Compared with a bi-parental QTL analysis, a genome-wide association study (GWAS) is a more efficient way to identify the genes underlying a complex trait as it has the advantage of being able to study abundant variations in natural populations (Huang et al., 2010). Recently, a GWAS has been used to identify QTLs for LTG. Fujino et al. (2015) conducted a GWAS using 63 accessions with 117 markers and discovered 17 QTLs associated with LTG, nine of which were co-localized with QTLs identified before. Using a core collection (Rice Diversity Panel 1, RDP1) of rice, a total of 42 QTLs were identified as being associated with cold tolerance during the germination and seedling stages (Shakiba et al., 2017). Through a GWAS, 11 QTLs were found to be associated with LTG among Rice Diversity Panel 2 (RDP2) and two candidate genes were narrowed down (Yang et al., 2020c). OsSAP16 was cloned using 187 natural accessions by GWAS in rice (Wang et al., 2018b). Yang et al. (2020b) found 159 LTG-related QTLs in Indica accessions, only 12 of which were co-localized with previously reported cold tolerant QTLs. Consequently, a GWAS can identify new QTLs for LTG and provide new insights in to the genetic basis of LTG in rice.

In this study, a collection of 276 rice accessions from the 3K-RG project with high density SNPs were used to perform a GWAS in order to uncover potential QTLs and identify candidate genes for LTG. The favorable haplotype and SNPs affecting gene expression from two candidate genes for LTG were identified. These results provide a basis for molecular breeding to enhance LTG and further elucidate the mechanisms in rice.

Materials and Methods

Plant materials

In this study, a collection of 276 rice accessions were selected from the 3K-RG project. All rice accessions were cultivated in the same geographical location in Huai’an (119°0′14″E, 33°38′43″N), Jiangsu province in 2019 and 2020. Each accession was subject to the same field management in 2019 and 2020. To eliminate error results caused by marginal effects, every rice accession was planted in a 5 × 5 block within the 3 m × 3 m square, and five plants of each accession were randomly chosen from the middle of each square as the experimental subjects.

LTG measurement

The seeds of each rice accession were collected independently in a nylon bag with dense nets to air dry seeds for 2 weeks.

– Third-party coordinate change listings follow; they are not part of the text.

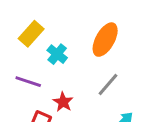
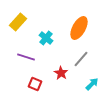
yellow rectangle: (31, 34) -> (18, 22), moved
red star: (63, 102) -> (61, 73), moved

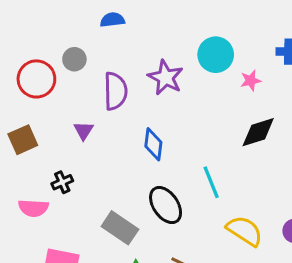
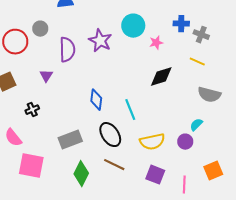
blue diamond: (153, 144) -> (96, 100), moved
black ellipse: (166, 205) -> (110, 135), moved
pink semicircle: (33, 208) -> (13, 138), moved, turned 48
gray rectangle: (120, 228) -> (70, 140), turned -55
yellow semicircle: (245, 231) -> (152, 142), turned 135

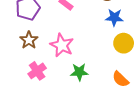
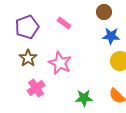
green star: (79, 72) -> (84, 98), moved

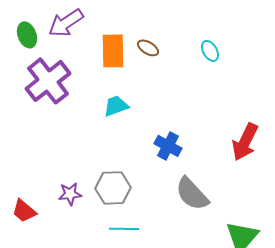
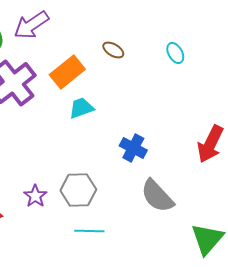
orange rectangle: (113, 51) -> (67, 72), moved, turned 52
purple star: (70, 194) -> (35, 196), turned -30

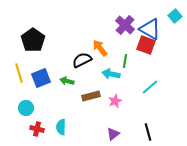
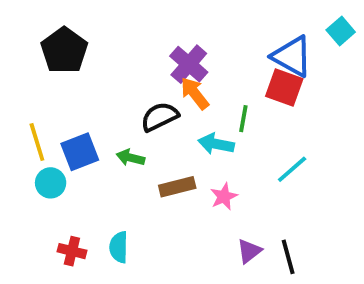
purple cross: (125, 25) -> (189, 64), moved
black pentagon: (33, 40) -> (64, 50), moved
cyan circle: (26, 108) -> (51, 183), moved
purple triangle: (113, 134) -> (249, 251), moved

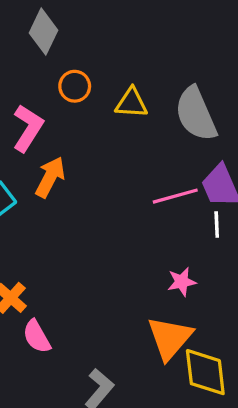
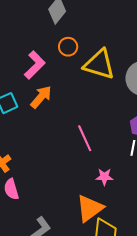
yellow triangle: (131, 103) -> (99, 64), size x1.6
pink line: (175, 196) -> (85, 138), moved, turned 68

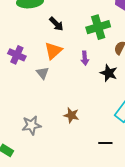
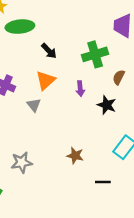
brown star: (71, 115) -> (75, 156), moved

After that, air-dried seeds were placed in the oven at 50 °C for 7 days to break primary dormancy. A total of 100 plumped seeds of each rice accession were extracted and spread on a round wet filter paper and kept at 15 °C and in darkness for germination. The number of germinated seeds was recorded daily from D6 to D10 with a seed shoot or root exceeding 0.1 cm considered a germinated seed (Wang et al., 2018c; Akhtamov et al., 2020; Najeeb et al., 2020). Seed germination rate = germinated seeds/100. LTG was assessed according to the germination rate of each recorded day.

SNP filter analysis

The genetic variations of 276 rice accessions are available publicly in the 3K-RG database and the information for all SNPs can be downloaded from the website for free (https://snp-seek.irri.org/_download.zul). In this study, the set criteria for selecting high-quality SNPs were based on (1) minor allele frequency (MAF) ≥0.05 and (2) number of accessions with minor alleles ≥6 (Yang et al., 2014). After filtering, only high-quality SNPs were retained. A slide window of 1 Mb was adopted to demonstrate the distribution of variants in all 12 chromosomes to determine the density of the SNPs. The detected SNPs were annotated and the possible effects were predicted through ANNOVAR (Wang, Li & Hakonarson, 2010).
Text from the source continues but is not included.